Les prochains matchs : Lyon en déplacement samedi et Sainté le 21 mai, en multiplex. Là ce n’est que du bonus, on continue de kiffer et on profite à fond de la fin de cette saison.
Le point vomi: certains supporters niçois qui se sont déshumanisés en insultant la mémoire de Sala. Petit Toumaï n’a pas d’insultes assez fortes pour eux , il les méprise. Galette a été parfait et à tout dit. On attend maintenant les décisions pénales contres ces décérébrés.
L’intro seum à laquelle vous avez échappé : l’ascenseur émotionnel a été assez assez rude pour Petit Toumaï et les supporters nantais. Qui ont bien pu fêter la Coupe de France tout le weekend et se projettent déjà sur la Coupe d’Europe la saison prochaine. La descente a eu lieu dès le dimanche, avec une célébration expédiée et des supporteurs qui ont attendu presque quatre heures sous le cagnard Place Foch.
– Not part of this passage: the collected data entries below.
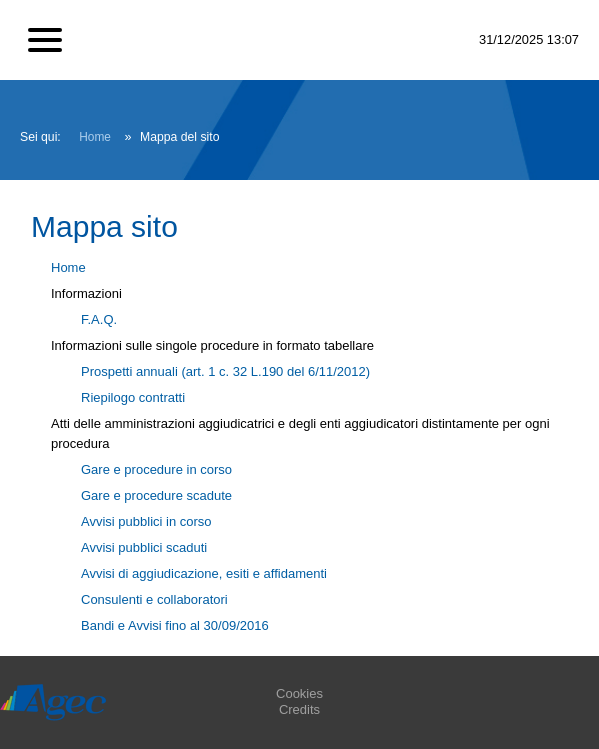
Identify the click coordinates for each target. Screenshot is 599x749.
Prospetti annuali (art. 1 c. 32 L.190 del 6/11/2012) (225, 371)
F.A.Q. (99, 319)
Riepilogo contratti (133, 397)
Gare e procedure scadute (156, 495)
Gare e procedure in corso (156, 469)
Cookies (299, 693)
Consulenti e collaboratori (154, 599)
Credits (299, 709)
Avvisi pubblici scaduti (144, 547)
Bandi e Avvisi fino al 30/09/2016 (175, 625)
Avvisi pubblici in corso (146, 521)
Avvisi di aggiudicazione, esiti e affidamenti (204, 573)
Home (95, 137)
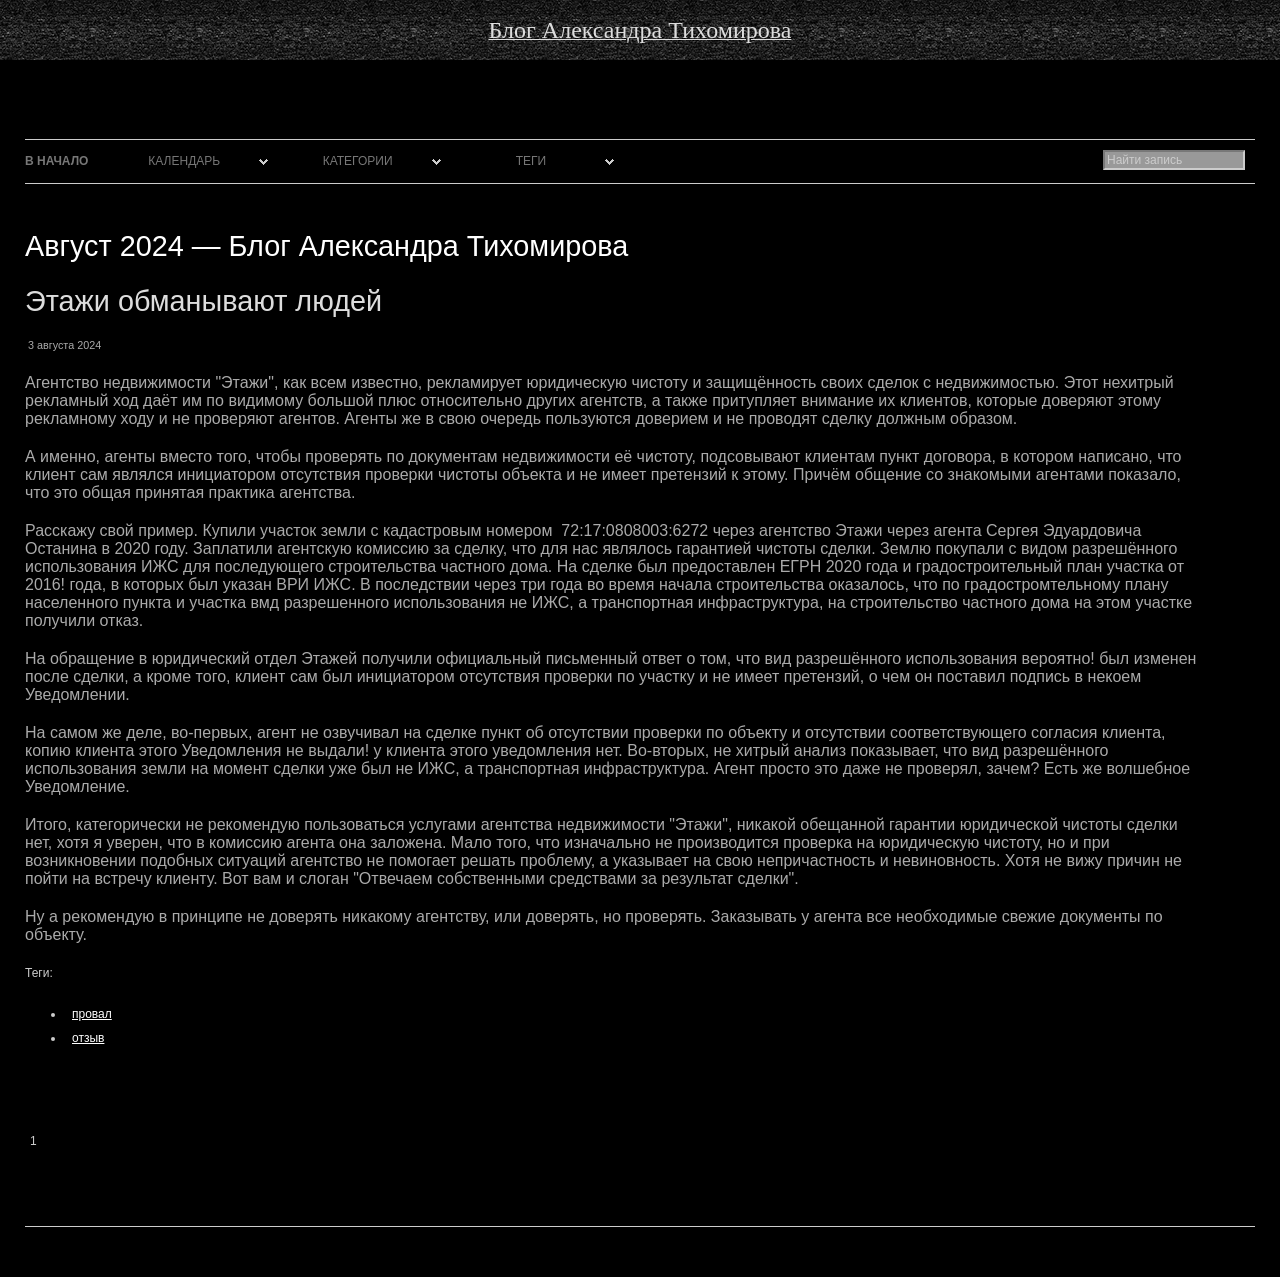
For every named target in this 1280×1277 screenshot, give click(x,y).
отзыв (88, 1038)
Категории (358, 161)
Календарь (184, 161)
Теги (531, 161)
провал (92, 1014)
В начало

Vraiment de l’irrespect de la part de la Direction.
Ajoutez à cela Kita qui fait le show dimanche soir et vole la vedette, tout frustré qu’il était de ne pas pouvoir venir au devant des supporters. Cela dit cela aurait bien fait plaisir à Petit Toumaï. Et ce mercredi matin, on apprend que trois proches collaborateurs de Kita, salariés du club ont été placés en garde à vue pour « légalité des commissions perçues dans le cadre de transferts de joueurs ». Quoi ?? Kita, poursuivi pour fraude fiscale depuis 2017 tremperait dans des histoires louches de détournement d’argent ? Quelle surprise dites donc. Cette ordure de Waldemar réussit à nous pourrir cette fin de saison. Bref. Petit Toumaï est tout blasé. Et préfère passer directement à la préparation du match.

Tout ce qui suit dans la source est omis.